For a production service processing thousands of videos daily, cost per video is a critical dimension. The spread across models is dramatic — about an 11.7× cost difference between the cheapest and most expensive model.

> Cost vs F1

Cost-performance Pareto frontier. Top-left corner is the sweet spot.

> Cost per Video

API cost for a single video analysis, sorted cheapest first.

> Latency

Response time in seconds. Solid = median, faded = p95.
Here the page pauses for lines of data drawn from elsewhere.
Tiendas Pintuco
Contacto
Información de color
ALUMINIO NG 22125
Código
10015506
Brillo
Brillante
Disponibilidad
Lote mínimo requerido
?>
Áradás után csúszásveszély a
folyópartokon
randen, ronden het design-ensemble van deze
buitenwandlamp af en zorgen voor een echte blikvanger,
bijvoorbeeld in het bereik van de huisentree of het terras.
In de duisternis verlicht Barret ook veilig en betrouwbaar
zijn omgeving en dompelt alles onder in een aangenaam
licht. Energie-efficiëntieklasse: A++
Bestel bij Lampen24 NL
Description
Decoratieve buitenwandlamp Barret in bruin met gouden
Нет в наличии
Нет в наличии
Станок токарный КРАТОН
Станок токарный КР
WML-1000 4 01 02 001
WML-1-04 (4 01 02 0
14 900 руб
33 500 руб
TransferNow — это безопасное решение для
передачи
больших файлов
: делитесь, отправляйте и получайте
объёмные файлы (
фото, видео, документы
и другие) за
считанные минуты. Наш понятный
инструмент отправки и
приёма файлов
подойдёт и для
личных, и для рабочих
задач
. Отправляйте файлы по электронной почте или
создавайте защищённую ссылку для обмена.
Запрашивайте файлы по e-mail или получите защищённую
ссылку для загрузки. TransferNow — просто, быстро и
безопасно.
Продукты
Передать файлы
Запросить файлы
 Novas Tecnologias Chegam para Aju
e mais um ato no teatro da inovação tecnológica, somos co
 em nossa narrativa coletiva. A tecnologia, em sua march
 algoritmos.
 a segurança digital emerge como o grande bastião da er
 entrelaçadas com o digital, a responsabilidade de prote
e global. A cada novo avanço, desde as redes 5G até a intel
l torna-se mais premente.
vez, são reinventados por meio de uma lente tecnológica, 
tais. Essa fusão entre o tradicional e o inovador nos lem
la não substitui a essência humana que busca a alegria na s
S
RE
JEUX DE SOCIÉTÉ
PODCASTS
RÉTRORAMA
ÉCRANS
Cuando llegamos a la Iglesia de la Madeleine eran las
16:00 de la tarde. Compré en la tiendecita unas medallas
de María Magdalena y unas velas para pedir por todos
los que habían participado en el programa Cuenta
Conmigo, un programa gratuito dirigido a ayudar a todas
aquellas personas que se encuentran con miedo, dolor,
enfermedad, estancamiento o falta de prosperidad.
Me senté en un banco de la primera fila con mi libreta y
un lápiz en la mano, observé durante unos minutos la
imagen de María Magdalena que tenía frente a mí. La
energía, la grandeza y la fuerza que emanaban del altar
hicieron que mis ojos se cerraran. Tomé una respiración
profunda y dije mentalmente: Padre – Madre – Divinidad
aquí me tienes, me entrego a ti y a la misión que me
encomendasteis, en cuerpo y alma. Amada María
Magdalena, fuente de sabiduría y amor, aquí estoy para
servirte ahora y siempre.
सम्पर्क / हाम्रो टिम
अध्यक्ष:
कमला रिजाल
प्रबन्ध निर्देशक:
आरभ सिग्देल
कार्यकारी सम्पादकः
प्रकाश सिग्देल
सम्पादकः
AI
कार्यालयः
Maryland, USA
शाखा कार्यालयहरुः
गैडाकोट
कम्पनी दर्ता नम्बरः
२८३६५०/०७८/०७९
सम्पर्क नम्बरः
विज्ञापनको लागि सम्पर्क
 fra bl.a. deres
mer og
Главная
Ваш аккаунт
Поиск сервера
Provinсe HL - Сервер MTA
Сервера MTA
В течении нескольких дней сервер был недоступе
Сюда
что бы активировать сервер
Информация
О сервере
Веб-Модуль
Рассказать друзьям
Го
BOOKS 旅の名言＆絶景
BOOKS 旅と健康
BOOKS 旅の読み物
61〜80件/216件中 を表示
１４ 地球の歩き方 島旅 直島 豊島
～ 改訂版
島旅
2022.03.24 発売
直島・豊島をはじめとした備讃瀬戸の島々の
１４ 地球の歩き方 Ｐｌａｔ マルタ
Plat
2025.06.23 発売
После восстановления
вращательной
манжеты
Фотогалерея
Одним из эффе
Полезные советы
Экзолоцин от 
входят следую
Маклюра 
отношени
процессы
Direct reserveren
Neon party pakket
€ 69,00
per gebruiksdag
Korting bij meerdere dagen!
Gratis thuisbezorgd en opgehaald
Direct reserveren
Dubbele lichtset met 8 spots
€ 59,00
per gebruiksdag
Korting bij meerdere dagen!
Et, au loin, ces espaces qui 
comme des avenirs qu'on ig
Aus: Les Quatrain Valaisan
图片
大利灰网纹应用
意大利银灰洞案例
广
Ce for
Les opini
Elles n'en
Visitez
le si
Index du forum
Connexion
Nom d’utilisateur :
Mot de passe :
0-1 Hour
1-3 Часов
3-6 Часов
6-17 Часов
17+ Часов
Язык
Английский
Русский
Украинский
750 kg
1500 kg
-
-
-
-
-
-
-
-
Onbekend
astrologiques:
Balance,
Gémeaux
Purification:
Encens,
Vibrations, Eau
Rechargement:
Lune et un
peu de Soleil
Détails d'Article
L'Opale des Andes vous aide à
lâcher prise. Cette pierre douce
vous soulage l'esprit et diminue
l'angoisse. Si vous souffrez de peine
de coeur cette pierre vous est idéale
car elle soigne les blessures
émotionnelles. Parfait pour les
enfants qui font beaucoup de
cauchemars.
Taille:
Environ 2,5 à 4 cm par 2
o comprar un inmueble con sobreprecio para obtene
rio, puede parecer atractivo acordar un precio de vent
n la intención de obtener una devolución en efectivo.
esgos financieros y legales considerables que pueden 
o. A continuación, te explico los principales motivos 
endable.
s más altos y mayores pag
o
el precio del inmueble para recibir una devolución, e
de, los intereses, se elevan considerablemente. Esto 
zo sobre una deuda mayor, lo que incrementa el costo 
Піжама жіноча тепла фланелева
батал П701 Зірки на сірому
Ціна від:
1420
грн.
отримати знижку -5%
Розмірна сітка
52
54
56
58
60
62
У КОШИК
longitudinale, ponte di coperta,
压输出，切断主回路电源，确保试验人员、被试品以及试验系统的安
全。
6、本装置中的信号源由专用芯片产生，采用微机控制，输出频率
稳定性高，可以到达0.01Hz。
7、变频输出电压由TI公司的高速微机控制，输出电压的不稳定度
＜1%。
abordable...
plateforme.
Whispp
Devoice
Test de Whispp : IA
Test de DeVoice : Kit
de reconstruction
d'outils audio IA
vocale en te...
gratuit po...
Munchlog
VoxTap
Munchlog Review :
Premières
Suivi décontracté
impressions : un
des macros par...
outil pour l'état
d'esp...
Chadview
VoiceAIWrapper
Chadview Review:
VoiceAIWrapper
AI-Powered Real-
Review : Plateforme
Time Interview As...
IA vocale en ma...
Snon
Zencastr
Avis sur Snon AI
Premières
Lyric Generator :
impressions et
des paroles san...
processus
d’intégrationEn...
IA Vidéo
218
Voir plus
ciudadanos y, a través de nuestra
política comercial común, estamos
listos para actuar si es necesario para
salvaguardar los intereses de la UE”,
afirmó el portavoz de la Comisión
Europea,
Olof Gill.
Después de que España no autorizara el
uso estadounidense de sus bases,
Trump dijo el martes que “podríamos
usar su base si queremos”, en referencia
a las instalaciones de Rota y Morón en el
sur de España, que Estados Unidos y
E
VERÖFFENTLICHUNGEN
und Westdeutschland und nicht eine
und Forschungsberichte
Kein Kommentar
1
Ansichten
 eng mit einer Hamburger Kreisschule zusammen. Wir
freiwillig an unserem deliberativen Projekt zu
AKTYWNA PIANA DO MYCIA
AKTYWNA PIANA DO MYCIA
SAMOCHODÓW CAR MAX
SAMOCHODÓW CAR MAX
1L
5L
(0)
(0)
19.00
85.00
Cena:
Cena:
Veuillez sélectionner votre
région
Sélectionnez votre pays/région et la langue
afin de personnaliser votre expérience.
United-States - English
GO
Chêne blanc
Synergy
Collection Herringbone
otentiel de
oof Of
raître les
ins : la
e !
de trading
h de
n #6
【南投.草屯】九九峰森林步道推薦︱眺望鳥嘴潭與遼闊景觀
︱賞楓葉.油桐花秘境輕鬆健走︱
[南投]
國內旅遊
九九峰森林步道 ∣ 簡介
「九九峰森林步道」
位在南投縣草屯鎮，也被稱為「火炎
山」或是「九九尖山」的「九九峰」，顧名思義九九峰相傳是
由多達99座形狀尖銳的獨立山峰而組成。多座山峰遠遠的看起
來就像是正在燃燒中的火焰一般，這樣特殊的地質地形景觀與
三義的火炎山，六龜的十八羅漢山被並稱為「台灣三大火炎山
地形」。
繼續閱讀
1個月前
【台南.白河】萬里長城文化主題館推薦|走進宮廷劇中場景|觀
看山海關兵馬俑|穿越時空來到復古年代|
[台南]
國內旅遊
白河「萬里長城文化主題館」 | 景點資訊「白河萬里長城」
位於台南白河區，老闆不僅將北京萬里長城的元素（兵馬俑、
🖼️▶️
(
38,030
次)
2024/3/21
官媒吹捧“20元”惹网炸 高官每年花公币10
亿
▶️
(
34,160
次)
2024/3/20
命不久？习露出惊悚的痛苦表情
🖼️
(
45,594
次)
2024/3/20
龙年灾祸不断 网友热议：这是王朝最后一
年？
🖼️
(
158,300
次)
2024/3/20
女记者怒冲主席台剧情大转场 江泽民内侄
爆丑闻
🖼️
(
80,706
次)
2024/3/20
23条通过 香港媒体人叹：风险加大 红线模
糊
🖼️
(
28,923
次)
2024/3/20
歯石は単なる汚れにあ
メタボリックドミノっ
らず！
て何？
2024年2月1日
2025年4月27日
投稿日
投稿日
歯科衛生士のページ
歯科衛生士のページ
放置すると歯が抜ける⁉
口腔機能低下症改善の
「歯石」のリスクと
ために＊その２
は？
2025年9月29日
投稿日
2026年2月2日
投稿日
For an ad-skipping product, the cheapest model is not automatically the best choice. qwen-3.5-flash is the strongest cost-efficiency pick at roughly 557 F1-points per dollar, but gemini-3.1-flash-lite buys a higher overall F1 and stronger recall. In practice, that extra cost may be worth it when missed sponsor blocks are more painful than a small increase in API spend; qwen-3.5-flash is the lean default, while gemini-3.1-flash-lite is the safer quality-first option.

> Limitations

  • Dataset size. 65 videos is enough to surface broad patterns but too small for fine-grained statistical claims. Bootstrap CI widths of ~12–16 pp reflect this — differences smaller than that may be noise.
  • LLM-as-ground-truth. The gold GT itself is produced by AI models, not human annotators. While the multi-model consensus protocol with Krippendorff's α = 0.857 suggests high internal reliability, systematic biases shared by all reference models would be invisible.
  • Single-pass evaluation. Each model runs once per video at temperature 0.3 with a uniform reasoning budget (1024 thinking tokens) and a 4096-token output cap. No ensembling or multi-pass aggregation is used.
  • Pricing volatility. API costs are based on published rates at time of evaluation and may change.